Last week on Twitter, everyone was discussing what the 1990s smelled like, and it made me think about how smells define a setting. My thoughts wandered to fictional worlds, and I wondered what my favorite fictional settings would smell like. Below are my theories regarding what aromas would dominate the air of She-Ra and the Princesses of Power, Our Flag Means Death, and Area 88, based on my Twitter thread.
She-Ra and the Princesses of Power
She-Ra and the Princesses of Power contains many settings, but I’d like to focus on the two villainous headquarters: the Fright Zone and the Velvet Glove. The Fright Zone, the sprawling city/citadel housing the Etherian Horde, is a site of heavy industry with no visible vegetation.
It’s encased in stone formations, which might block wind from blowing into the city, making the air stagnant.
The slight haze hanging over the Fright Zone in this image suggests pollution and stagnant air.
I imagine the Fright Zone would smell like heavy machinery, oil, exhaust, industrial pollution, and concrete. The air feels warm, dense and slightly humid in one’s nostrils.
Visually and thematically, the Velvet Glove is the complete opposite of the Fright Zone. Horde Prime’s ship, the Velvet Glove, is impossibly clean and sterile. The air would be constantly scrubbed and recirculated, seeing as it’s a spacefaring vessel. The air inside is cool, dry, and smells disconcertingly like nothing. Like the minds of his clone soldiers, like the worlds he reduced to ash, Horde Prime’s residence is blank and sterile, with no smells to contaminate its “purity”.
Our Flag Means Death
I haven’t watched the series yet, but I’ve read about it and enjoyed several YouTube clips. The early 1700s mariner world of OFMD would smell rank intense and earthy.
The Revenge is populated by stinky bois pirates who have few opportunities to bathe or change their outfits (with the exception of Stede), and are sweating due to warm daytime temperatures and physical labor. I imagine the Revenge would smell like ocean funk, fine wood, hemp rope, oranges, unwashed clothes, and unwashed bodies.
Carl the seagull smells like a bird. Find a nearby bird and sniff it. That’s what Carl smells like.
Even upper crust spaces are dominated by strong aromas. The aristocrat dinner would smell like makeup, hair oil, heavy perfume, sweat (this is the era before deodorant, after all), heavy fabrics, and seafood, specifically prawns. For me, the dinner party would be an olfactory nightmare.
Area 88
Area 88 takes place at a desert air force base in the fictional North African kingdom of Asran. The open air spaces of the titular base would smell like heavy machinery, jet fuel, and jet exhaust. The heat of the North African desert would magnify these odors.
Smells become even more intense inside Area 88's buildings. The interior spaces of the base would stink of CIGARETTE SMOKE. Since the story takes place in the late 70s & early 80s, multiple characters smoke indoors and outdoors. When I watched the first OVA, I was startled by how smoke-filled the briefing room was.

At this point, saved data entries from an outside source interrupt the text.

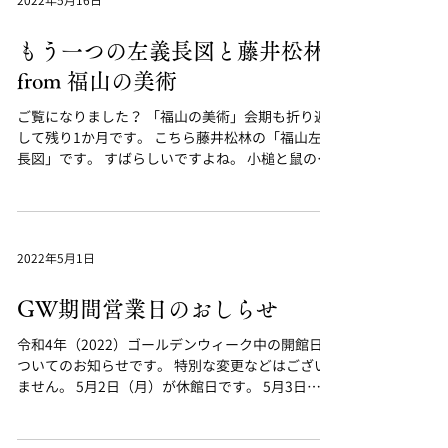
2022年5月16日
もう一つの左義長図と藤井松林
from 福山の美術
ご覧になりました？ 「福山の美術」会期も折り返
して残り1か月です。 こちら藤井松林の「福山左義
長図」です。 すばらしいですよね。 小槌と鼠の飾
りに焦点が合っているようで、手前で踊っている
人物群から奥の方へ向かって遠ざかり段々ぼやけ
ていきます。...
2022年5月1日
GW期間営業日のおしらせ
令和4年（2022）ゴールデンウィーク中の開館日に
ついてのお知らせです。 特別な変更などはござい
ません。 5月2日（月）が休館日です。 5月3日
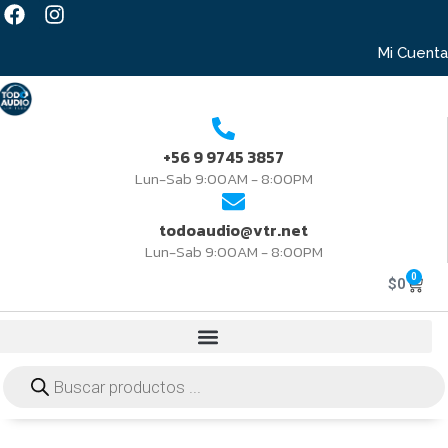
Mi Cuenta
+56 9 9745 3857
Lun-Sab 9:00AM - 8:00PM
todoaudio@vtr.net
Lun-Sab 9:00AM - 8:00PM
0
$
0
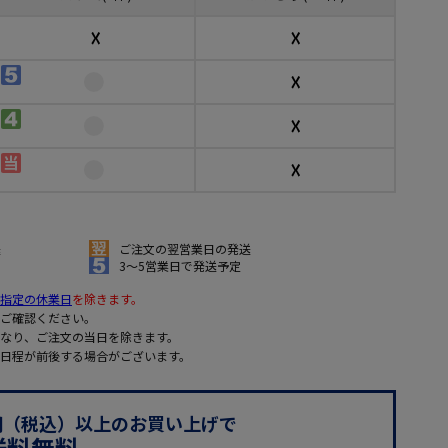
☓
☓
☓
☓
☓
送
ご注文の翌営業日の発送
3～5営業日で発送予定
指定の休業日
を除きます。
ご確認ください。
なり、ご注文の当日を除きます。
日程が前後する場合がございます。
0円（税込）以上のお買い上げで
送料無料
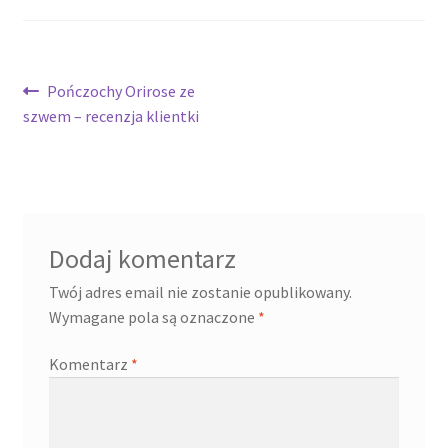
Nawigacja
Poprzedni
Pończochy Orirose ze
wpis:
szwem – recenzja klientki
wpisu
Dodaj komentarz
Twój adres email nie zostanie opublikowany.
Wymagane pola są oznaczone
*
Komentarz
*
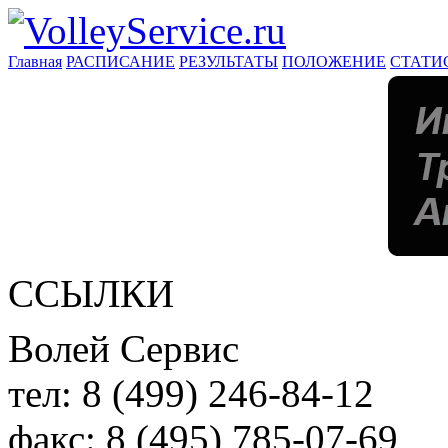
Главная
РАСПИСАНИЕ
РЕЗУЛЬТАТЫ
ПОЛОЖЕНИЕ
СТАТИ
ССЫЛКИ
Волей Сервис
тел:
8 (499) 246-84-12
факс:
8 (495) 785-07-69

Then, we have the pilots and base staff themselves: men who wear heavy clothing in a hot climate, live in a cloud of cigarette smoke while indoors, and work with machinery and weapons. Some come from countries where deodorant use was uncommon in the late 70s. Some of the fighter pilot mystique fades when we realize that the pilots can’t smell very good under those circumstances. Even if we charitably assume that all the pilots shower on a daily basis, they would still smell like sweat, cigarette smoke, machinery, and chemicals.
Oh, and hair gel. That pompadour ain’t standing up by itself.
In conclusion, these three fictional worlds probably smell weird.
We can enhance our appreciation of fictional worlds by imagining their unspoken details, including olfactory details. When writing fiction, we can add new sensory dimensions to our setting by describing its smells. When exploring or creating new worlds, don’t forget the scents in the air!